Ketua Umum Yayasan Tlasih 87 Banjarnegara Sigit Dwi Sasongko mengatakan, baju itu memiliki sejarah panjang sejak zaman purba. Bahkan, dari penuturan sesepuh yang juga juru kunci Dieng Kulon menyebutkan jika baju tesebut tetap lestari sejak zaman purba hingga Mataram Islam.
Baju mangkokan berwarna hitam tanpa kerah dan berkancing dengan kombinasi celana hitam komprang serta ikat kepala lenting yang juga berwarna hitam. Kemudian ada sarung dikalungkan ke leher. Dia mengatakan, baju tersebut juga dipakai dalam perjuangan. Pakaian tersebut, katanya, dikombinasi dengan memakai sandal jepit sebagai alas kaki serta bersenjatakan bambu runcing.
“Pakaian ini menjadi bagian dan saksi sejarah perjuangan masyarakat Dieng,” katanya.
Untuk itu, Yayasan Ltasih 87 berharap pakaian adat Dieng yang dikenal dengan mangkokan ini dapat diusulkan dan dijadikan sebagai baju resmi adat Kabupaten Banjarnegara.
Terkait hal tersebut, Wakil Ketua DPRD Banjarnegara Agus Junaidi mengatakan, keberadaan baju mangkokan ini memang sangat menarik. Sehingga usulan ini dinilai perlu untuk ditindaklanjuti dengan kajian sejarah yang lebih mendalam. Nantinya, teknis penetapan ini dapat dilakukan dengan dibuat Peraturan Bupati (Perbup) dan akan dilaksanakan oleh OPD.
“Saya pikir sah-sah saja masukan seperti ini, dan ini hal positif dalam rangka memperkuat budaya Banjarnegara,” ujarnya.
Adanya usulan baju mangkokan sebagai baju adat daerah Banjarnegara ini juga mendapatkan dukungan dari Ketua Tim Ahli Cagar Budaya (TACB) Banjarnegara Heni Purwono. Namun sebelum hal tersebut, diharapkan ada kajian terhadap baju adat tersebut secara komperhensif, dengan begitu ke depan ketika sudah ditetapkan tidak menimbulkan perdebatan.
“Kalau acuannya Dieng, mungkin kita juga perlu melihat relief candi-candi maupun arca yang ada di sana. Namun saya rasa itu hal yang sulit diwujudkan, karena zaman dahulu rata-rata memakai baju lancingan, hanya bagian bawah yang tertutup kain.

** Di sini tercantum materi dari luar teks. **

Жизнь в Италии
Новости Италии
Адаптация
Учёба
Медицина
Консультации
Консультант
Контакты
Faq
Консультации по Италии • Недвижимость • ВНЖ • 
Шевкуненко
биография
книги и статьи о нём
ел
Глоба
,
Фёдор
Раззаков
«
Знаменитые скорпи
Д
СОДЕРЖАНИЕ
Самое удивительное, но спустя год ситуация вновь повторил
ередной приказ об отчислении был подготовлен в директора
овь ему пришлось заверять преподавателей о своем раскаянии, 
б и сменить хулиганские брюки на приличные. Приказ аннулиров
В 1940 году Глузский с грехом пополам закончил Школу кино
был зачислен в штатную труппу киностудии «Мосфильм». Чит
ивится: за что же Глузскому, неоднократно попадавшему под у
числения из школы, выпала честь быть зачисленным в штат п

Maka perlu dicari referensi yang lebih dalam dan jelas, pada era apa baju adat mangkokan itu dipakai. Bisa jadi dikaitkan dengan era tahun 1571 dimana Banjarnegara atau Banjarpetambakan berdiri,” katanya.

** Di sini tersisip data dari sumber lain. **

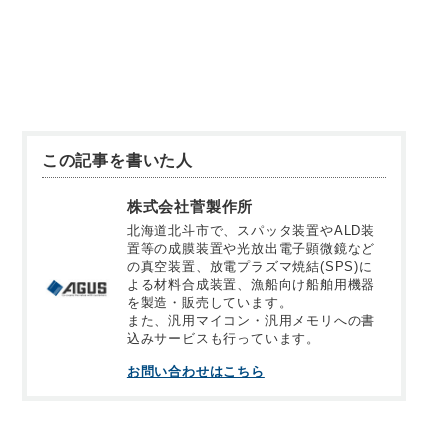
この記事を書いた人
株式会社菅製作所
北海道北斗市で、スパッタ装置やALD装
置等の成膜装置や光放出電子顕微鏡など
の真空装置、放電プラズマ焼結(SPS)に
よる材料合成装置、漁船向け船舶用機器
を製造・販売しています。
また、汎用マイコン・汎用メモリへの書
込みサービスも行っています。
お問い合わせはこちら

Ketua DPRD Banjarnegara Anas Hidayat berharap, aspirasi dari Yayasan Tlasih 87 ini dapat memperkuat kebudayaan Banjarnegara. “Kalau ingin arahnya ke Dieng sentris, ayo kita dukung. Kaji secara mendalam, jangan angin-anginan. Juga ke depan saya harap Dieng juga lebih kita tunjukkan jati diri budayanya, sepertinya kegiatan-kegiatan dalam gelaran Dieng Culture Festival harus lebih mencirikan budaya Dieng,” katanya.

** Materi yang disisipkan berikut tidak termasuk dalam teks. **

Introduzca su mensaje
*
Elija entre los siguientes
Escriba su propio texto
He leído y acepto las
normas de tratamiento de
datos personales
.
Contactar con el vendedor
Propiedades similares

Kepala Bidang Kebudayaan Dinparbud Banjarnegara Yelly Harmoko mengungkapkan, sebelum ditetapkan sebagai baju adat resmi, kajian yang mendalam tentang baju mangkokan dapat menjadikan baju tersebut sebagai Warisan Budaya Tak Benda (WBTB) asli Banjarnegara.
“Silakan dikaji lebih dalam, akan kita fasilitasi untuk dijadikan sebagai WBTB. Kita sudah punya Dawet Ayu yang sudah ditetapkan sebagai WBTB dan berikutnya adalah ritus Ujungan dan Batik Gumelem,” ujarnya.